DATA EXTRACTS:
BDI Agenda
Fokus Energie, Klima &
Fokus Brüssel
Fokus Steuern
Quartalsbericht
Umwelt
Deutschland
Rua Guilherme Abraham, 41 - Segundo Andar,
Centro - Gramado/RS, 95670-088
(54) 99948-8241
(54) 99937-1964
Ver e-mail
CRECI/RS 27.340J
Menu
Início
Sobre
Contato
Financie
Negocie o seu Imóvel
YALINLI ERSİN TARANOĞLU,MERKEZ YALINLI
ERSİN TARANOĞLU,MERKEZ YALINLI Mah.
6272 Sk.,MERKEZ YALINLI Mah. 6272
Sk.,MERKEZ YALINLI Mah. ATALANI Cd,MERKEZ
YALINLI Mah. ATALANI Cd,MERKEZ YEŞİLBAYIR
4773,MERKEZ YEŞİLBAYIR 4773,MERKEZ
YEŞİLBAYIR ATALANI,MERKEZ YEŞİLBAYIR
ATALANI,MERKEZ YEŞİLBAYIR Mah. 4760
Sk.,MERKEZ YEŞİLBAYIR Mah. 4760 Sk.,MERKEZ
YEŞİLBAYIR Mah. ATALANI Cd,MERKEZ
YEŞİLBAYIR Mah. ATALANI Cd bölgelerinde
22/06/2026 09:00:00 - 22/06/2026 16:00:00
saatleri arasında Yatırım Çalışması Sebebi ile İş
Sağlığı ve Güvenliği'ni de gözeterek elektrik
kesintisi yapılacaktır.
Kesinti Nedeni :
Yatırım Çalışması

ACTIVITY: Type out again, exactly as written, the lines from the beginning of the material through the one containing "ERSİN TARANOĞLU,MERKEZ YALINLI Mah.".

TASK RESPONSE:
BDI Agenda
Fokus Energie, Klima &
Fokus Brüssel
Fokus Steuern
Quartalsbericht
Umwelt
Deutschland
Rua Guilherme Abraham, 41 - Segundo Andar,
Centro - Gramado/RS, 95670-088
(54) 99948-8241
(54) 99937-1964
Ver e-mail
CRECI/RS 27.340J
Menu
Início
Sobre
Contato
Financie
Negocie o seu Imóvel
YALINLI ERSİN TARANOĞLU,MERKEZ YALINLI
ERSİN TARANOĞLU,MERKEZ YALINLI Mah.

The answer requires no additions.